The Twins and the Puffskein
hekatesheadband
sophiapriskilla at yahoo.com
Thu Dec 22 17:07:19 UTC 2005
No: HPFGUIDX 145197
> Allie:
>
> I agree and disagree. A puffskein is definitely not a cricket - it
> would be horrible enough if they squashed Ron's pet cricket to
> death - but a puffskein is more like a guinea pig or a kitten, in my
> mind anyway. I didn't even take note of the puffskein incident when
> I read Fantastic Beasts, but when BetsyHP brought it up, I was very
> distubed. (I'm a vet!!) I really DON'T think JKR meant that to be
> taken seriously, since it was just ONE line in an ancillary book, so
> I am trying very hard to come up with another reasonable explanation
> to let the Weasley twins off the hook. (I'm okay with pretty much
> everything else they've done.) So far these are what I have:
>
> 1. The puffskein died from something else that would somehow be
> Ron's fault (maybe he fed it the wrong food), but the twins knew how
> upset Ron would be so they made up the bludger story. Let him be
> mad at them instead of himself.
>
> 2. Ron was embellishing the story. He brought the Puffskein
> outside while the twins were practicing and it died of natural
> causes. Or got hit by a stray bludger (ACCIDENTALLY).
>
> 3. Ron never had a Puffskein and he and Harry were just making up
> stories while they were bored in class.
>
> Someone help, are there any other explanations? I can't bear to
> think of the twins bludgeoning a poor little puffball on purpose!

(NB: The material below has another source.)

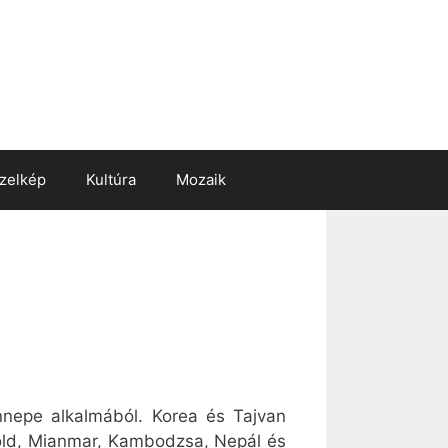
zelkép
Kultúra
Mozaik
nepe alkalmából. Korea és Tajvan
öld, Mianmar, Kambodzsa, Nepál és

> (They're SELLING them now, remember!) I feel much more at ease
> thinking it was one of the 3 above.
I'm not a vet, but I am a vegan, and the sort of death-penalty
opponent who thinks animal abusers ought to have toasters dropped in
their bathtubs as a matter of course. I agree 100% with your take on
the puffskein issue.
Here's one other possible explanation: we don't know how old the twins
were at the time of the alleged incident. What's really horrible in
the world in general is that young children (eight and under, roughly)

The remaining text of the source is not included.